▶ [Task item]:
Word for word, repeat the data; no picture should appear in the result.

▶ [Records shown]:
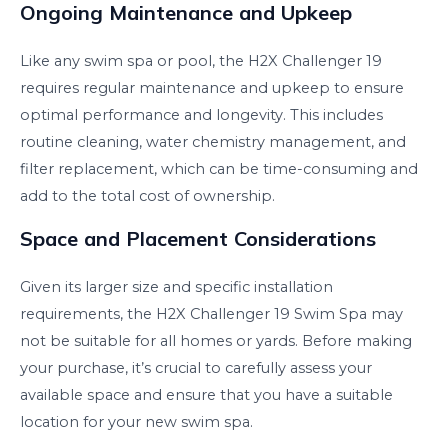
Ongoing Maintenance and Upkeep
Like any swim spa or pool, the H2X Challenger 19
requires regular maintenance and upkeep to ensure
optimal performance and longevity. This includes
routine cleaning, water chemistry management, and
filter replacement, which can be time-consuming and
add to the total cost of ownership.
Space and Placement Considerations
Given its larger size and specific installation
requirements, the H2X Challenger 19 Swim Spa may
not be suitable for all homes or yards. Before making
your purchase, it’s crucial to carefully assess your
available space and ensure that you have a suitable
location for your new swim spa.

▶ [Task output]:
Ongoing Maintenance and Upkeep
Like any swim spa or pool, the H2X Challenger 19
requires regular maintenance and upkeep to ensure
optimal performance and longevity. This includes
routine cleaning, water chemistry management, and
filter replacement, which can be time-consuming and
add to the total cost of ownership.
Space and Placement Considerations
Given its larger size and specific installation
requirements, the H2X Challenger 19 Swim Spa may
not be suitable for all homes or yards. Before making
your purchase, it’s crucial to carefully assess your
available space and ensure that you have a suitable
location for your new swim spa.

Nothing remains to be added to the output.